La acequia, entre mimbres, madreselvas, álamos e higueras locas, aún continúa conduciendo el agua al molino, a pesar de que éste no funcione, olvidado por los hombres, y de que su inminente final pronto lo convertirá en un montón de escombros, tejas rotas y retorcidos hierros. La estampa del pálido molinero que aguantaba el ruido machacón de la maquinaria también desapareció y ya nadie se encargará de transformar el trigo en nevado maná, tras separar el salvado, cuyos desperdicios alimentaban a grandes bandadas de gorriones.



Todavía perduran los rótulos en los resquebrajados muros del molino, nombrando algún santo, pero el polvo se ha hecho rey de sus contornos y las ratas pululan libremente en tan lúgubre lugar Todo porque no ha tenido la suerte de albergar entre sus paredes a algún ilustre personaje como ocurre con la casa-molino de Angel Ganivet, en Granada o el célebre molino desde donde el francés Alphonse Daudet escribiese sus no menos célebres cartas; a pesar de que datan de los siglos XVI y XVII.

  Pero volvamos a la acequia, a aquella acequia de tintineantes agua y burbujeantes remolinos, por la que parecía no pasar el tiempo, pero que, sin embargo, es testigo mudo de la evolución humana.

  La lavadora automática le ha robado a todas esas mujeres que con la canasta de caña apoyada en las caderas descendían cuestas abajo para en la pétrea pila lavar su ropa.
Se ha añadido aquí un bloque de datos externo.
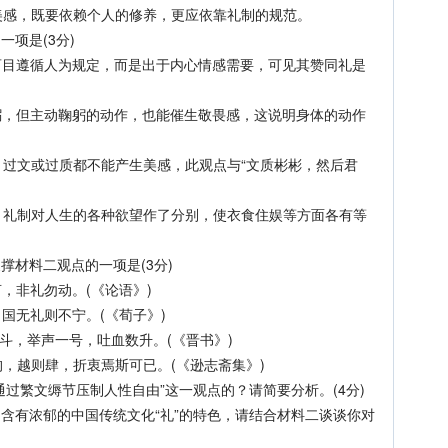
感，既要依赖个人的修养，更应依靠礼制的规范。
项是(3分)
目遵循人为规定，而是出于内心情感需要，可见其赞同礼是
，但主动鞠躬的动作，也能催生敬畏感，这说明身体的动作
过文或过质都不能产生美感，此观点与“文质彬彬，然后君
礼制对人生的各种欲望作了分别，使衣食住娱等方面各有等
材料二观点的一项是(3分)
非礼勿动。(《论语》)
国无礼则不宁。(《荀子》)
斗，举声一号，吐血数升。(《晋书》)
，越则肆，折衷焉斯可已。(《逊志斋集》)
过繁文缛节压制人性自由”这一观点的？请简要分析。(4分)
含有浓郁的中国传统文化“礼”的特色，请结合材料二谈谈你对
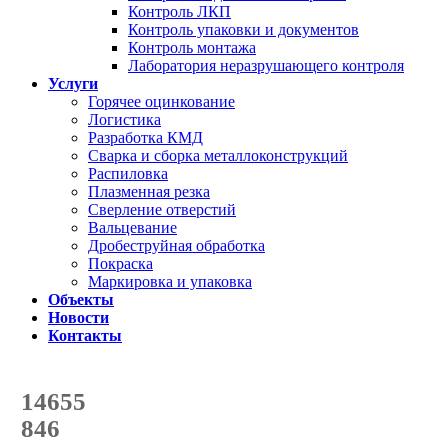
Контроль ЛКП
Контроль упаковки и документов
Контроль монтажа
Лаборатория неразрушающего контроля
Услуги
Горячее оцинкование
Логистика
Разработка КМД
Сварка и сборка металлоконструкций
Распиловка
Плазменная резка
Сверление отверстий
Вальцевание
Дробеструйная обработка
Покраска
Маркировка и упаковка
Объекты
Новости
Контакты
Счетчик количества
отгруженных тонн
14655
с начала года
846
с начала месяца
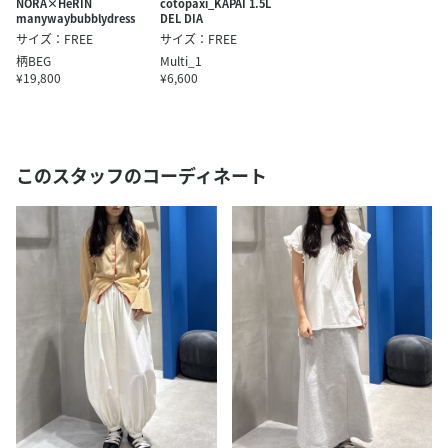
NORA×HeRIN
cotopaxi_KAPAI 1.5L
manywaybubblydress
DEL DIA
サイズ：FREE
サイズ：FREE
柄BEG
Multi_1
¥19,800
¥6,600
このスタッフのコーディネート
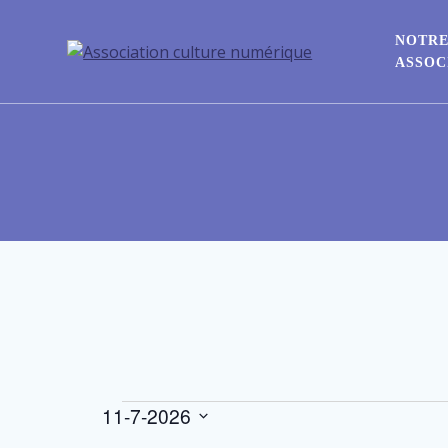
Passer
au
NOTR
contenu
ASSOC
11-7-2026
Évènements
Sélectionnez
Como también ha desaparecido la conversación animada y el cotilleo que se entablaba entre las lavanderas y el multicolor atractivo de la ropa tendida al sol, unas veces sobre el suelo, otras sobre alguna zarzamora, una junquera o incluso sobre una piedra.

  Ya sólo queda la vieja enlutada dé pañuelo en la cabeza, que muy de tarde en tardo y recordando su niñez —no queriendo perder la costumbre— se acerca a restregar la ropa contra la roca.

  Porque ha sido el hombre quien ha dejado que esa acequia vaya perdiendo su vida, ha sido el hombre quien ha destruido sus pilas en las que nuestros antepasados lavaron sus trapos, en definitiva ha sido el hombre quien ha dejado que los molinos se desmoronen día tras día,...

  Pero ahí está la acequia, portadora do riqueza ¡cuántas familias han vivido gracias a su fuerza motriz ¡, y limpiadora de impurezas (¡cuánto trapo sucio se ha limpiado en sus aguas!); y está ahí como símbolo de una clase social, pues no están tan lejanos los tiempos en que los únicos bañistas eran los de la clase privilegiada del pueblo, cuando los demás, si podían, lo hacían en la Trucha o en el Enchinar, antes de que la emigración comenzara a hincar su diente en este rincón de Andalucía, donde una simple acequia tiene una larga e importante historia.